La última creación cinematográfica de Zhang Yimou, uno de los directores más destacados de China, ha generado un gran interés en el país asiático. Aunque no ha logrado atraer a masas históricas al cine ni ha cosechado éxitos arrolladores de crítica, la película 'Scare Out' (título en inglés) sí revela mucho sobre la visión que Pekín tiene para el séptimo arte. Esta producción, realizada bajo la guía del Gobierno chino, subraya la preocupación de Pekín por trasladar al gran público cuestiones de seguridad nacional en tiempos de rivalidad militar y tecnológica con Estados Unidos.

La trama de 'Scare Out', también conocida como 'Jingzhe Wusheng' o 'El silencioso despertar de los insectos', se desarrolla en la ultratecnológica megalópolis de Shenzhen, el Silicon Valley chino. La historia sigue a un grupo de agentes de inteligencia de la República Popular que intentan desenmascarar a un topo infiltrado en sus filas que trafica con secretos militares que podrían darle a China ventaja en un futuro conflicto.

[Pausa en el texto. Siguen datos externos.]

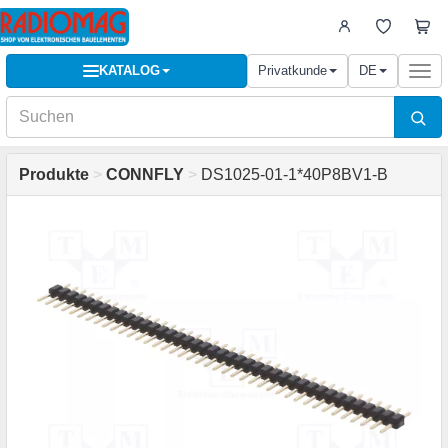
KATALOG
Privatkunde
DE
Togg
navi
Produkte
>
CONNFLY
>
DS1025-01-1*40P8BV1-B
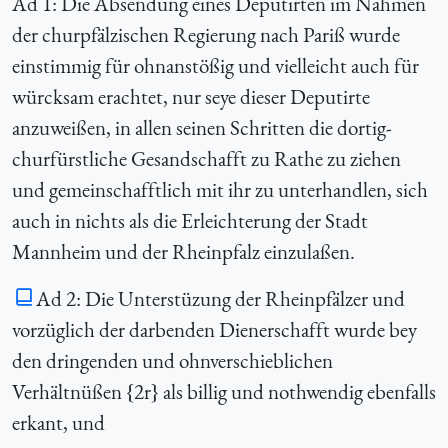
Ad 1: Die Absendung eines Deputirten im Nahmen
der churpfälzischen Regierung nach Pariß wurde
einstimmig für ohnanstößig und vielleicht auch für
würcksam erachtet, nur seye dieser Deputirte
anzuweißen, in allen seinen Schritten die dortig-
churfürstliche Gesandschafft zu Rathe zu ziehen
und gemeinschafftlich mit ihr zu unterhandlen, sich
auch in nichts als die Erleichterung der Stadt
Mannheim und der Rheinpfalz einzulaßen.
Ad 2: Die Unterstüzung der Rheinpfälzer und
vorzüglich der darbenden Dienerschafft wurde bey
den dringenden und ohnverschieblichen
Verhältnüßen {2r} als billig und nothwendig ebenfalls
erkant, und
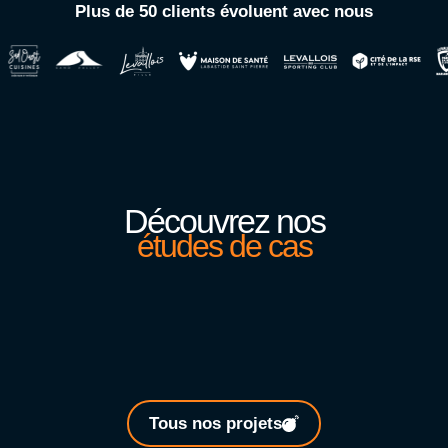
Plus de 50 clients évoluent avec nous
Découvrez nos
études de cas
Tous nos projets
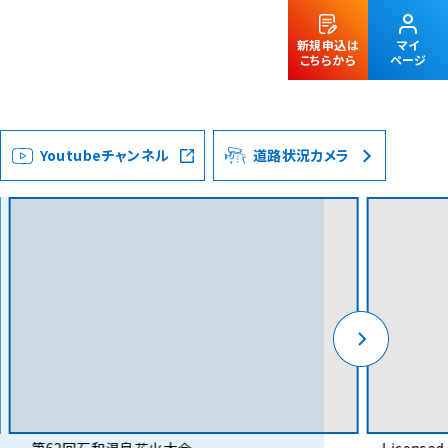
新規申込は
マイ
こちらから
ページ
Youtubeチャンネル
道路状況カメラ
法人のお客様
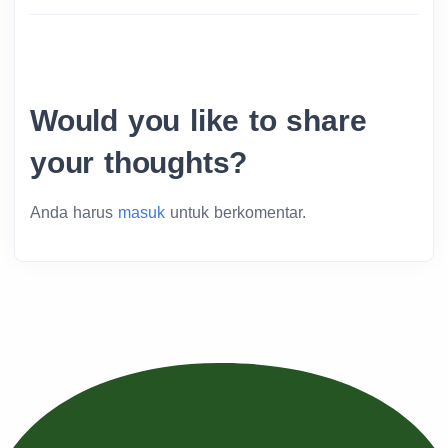
Would you like to share
your thoughts?
Anda harus
masuk
untuk berkomentar.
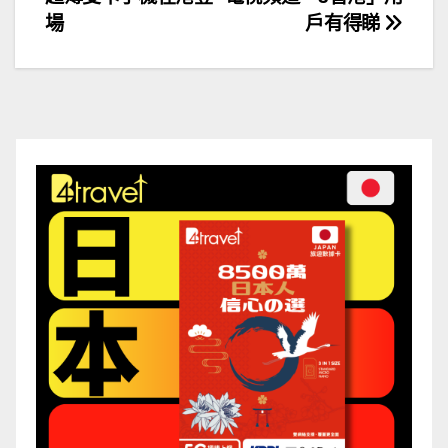
章
場
戶有得睇
導
覽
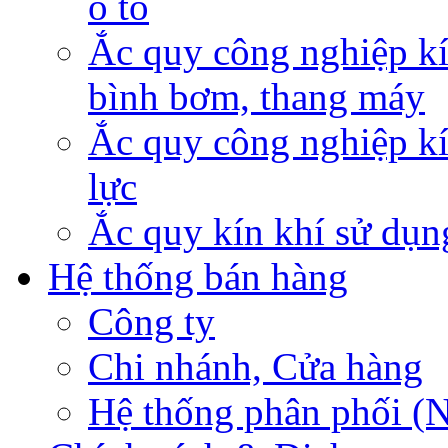
ô tô
Ắc quy công nghiệp kí
bình bơm, thang máy
Ắc quy công nghiệp kí
lực
Ắc quy kín khí sử dụn
Hệ thống bán hàng
Công ty
Chi nhánh, Cửa hàng
Hệ thống phân phối (N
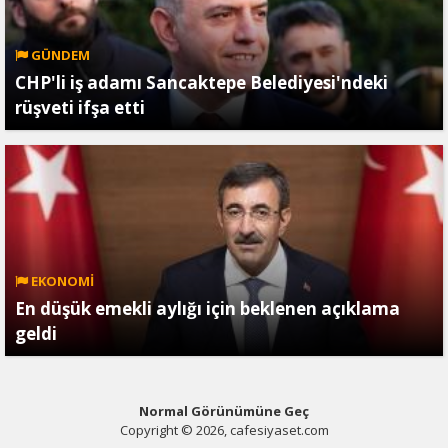
GÜNDEM
CHP'li iş adamı Sancaktepe Belediyesi'ndeki
rüşveti ifşa etti
EKONOMİ
En düşük emekli aylığı için beklenen açıklama
geldi
Normal Görünümüne Geç
Copyright © 2026, cafesiyaset.com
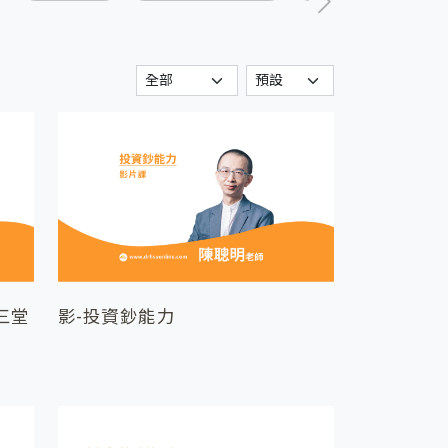
三堂
影-投資鈔能力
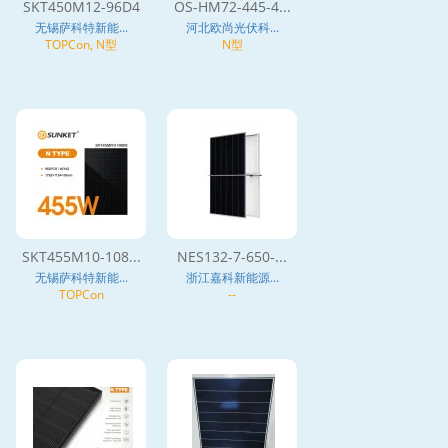
SKT450M12-96D4
OS-HM72-445-4...
无锡萨科特新能...
河北欧尚光伏科...
TOPCon, N型
N型
SKT455M10-108...
NES132-7-650-...
无锡萨科特新能...
浙江嘉科新能源...
TOPCon
--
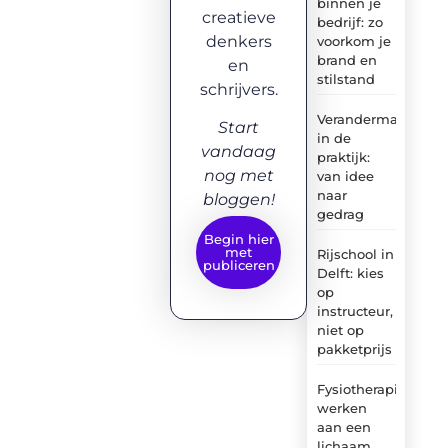
binnen je
creatieve
bedrijf: zo
denkers
voorkom je
brand en
en
stilstand
schrijvers.
Verandermanagem
Start
in de
vandaag
praktijk:
nog met
van idee
naar
bloggen!
gedrag
Begin hier
met
Rijschool in
publiceren
Delft: kies
op
instructeur,
niet op
pakketprijs
Fysiotherapie:
werken
aan een
lichaam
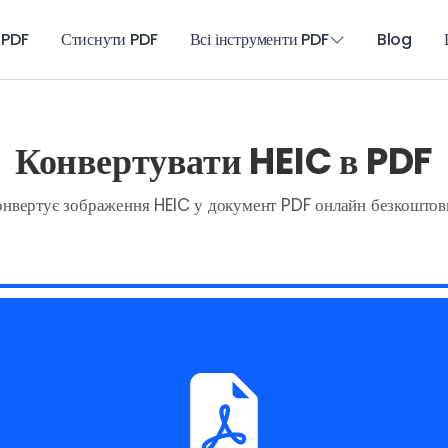
 PDF
Стиснути PDF
Всі інструменти PDF
Blog
Конвертувати HEIC в PDF
онвертує зображення HEIC у документ PDF онлайн безкоштов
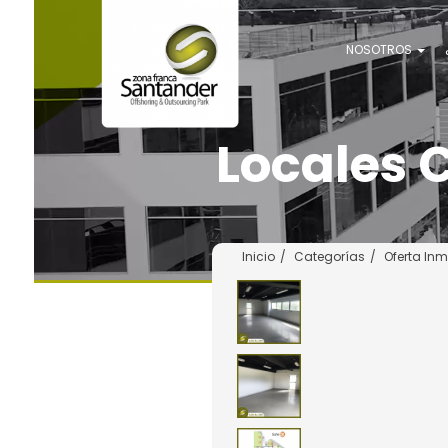
NOSOTROS
Locales 
Inicio
Categorías
Oferta Inm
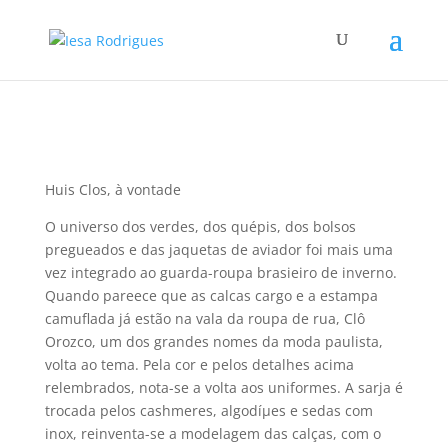
Huis Clos, à vontade
O universo dos verdes, dos quépis, dos bolsos
pregueados e das jaquetas de aviador foi mais uma
vez integrado ao guarda-roupa brasieiro de inverno.
Quando pareece que as calcas cargo e a estampa
camuflada já estão na vala da roupa de rua, Clô
Orozco, um dos grandes nomes da moda paulista,
volta ao tema. Pela cor e pelos detalhes acima
relembrados, nota-se a volta aos uniformes. A sarja é
trocada pelos cashmeres, algodíµes e sedas com
inox, reinventa-se a modelagem das calças, com o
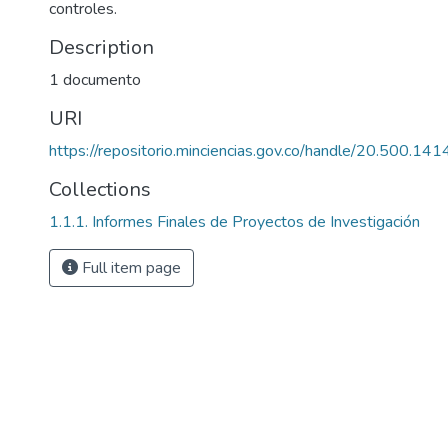
controles.
Description
1 documento
URI
https://repositorio.minciencias.gov.co/handle/20.500.1
Collections
1.1.1. Informes Finales de Proyectos de Investigación
Full item page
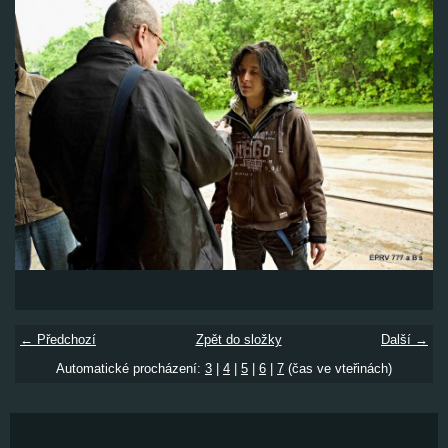
← Předchozí
Zpět do složky
Další →
Automatické procházení:
3
|
4
|
5
|
6
|
7
(čas ve vteřinách)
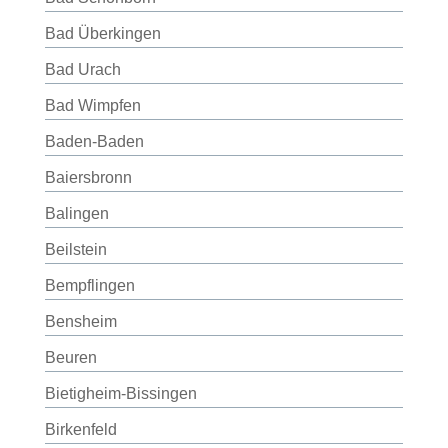
Bad Überkingen
Bad Urach
Bad Wimpfen
Baden-Baden
Baiersbronn
Balingen
Beilstein
Bempflingen
Bensheim
Beuren
Bietigheim-Bissingen
Birkenfeld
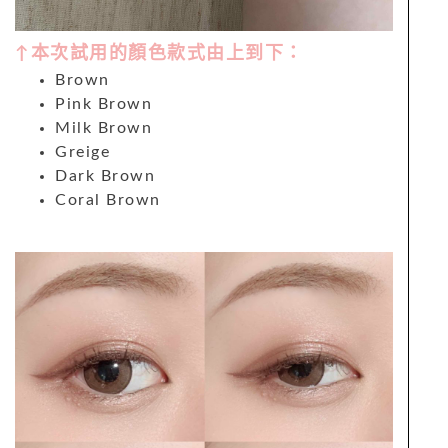
↑本次試用的顏色款式由上到下：
Brown
Pink Brown
Milk Brown
Greige
Dark Brown
Coral Brown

La película muestra un espectacular despliegue de avances técnicos para pescar a los malos, y aunque no menciona la nacionalidad de la red de espionaje extranjera que ha logrado corromper a uno de los agentes del gigante asiático, queda claro que son occidentales y hablan en inglés. 'Scare Out' es un ejemplo de las obras de 'melodía principal', superproducciones respaldadas por el Estado, concebidas para fomentar el orgullo nacional, la ideología del Partido Comunista chino y el patriotismo.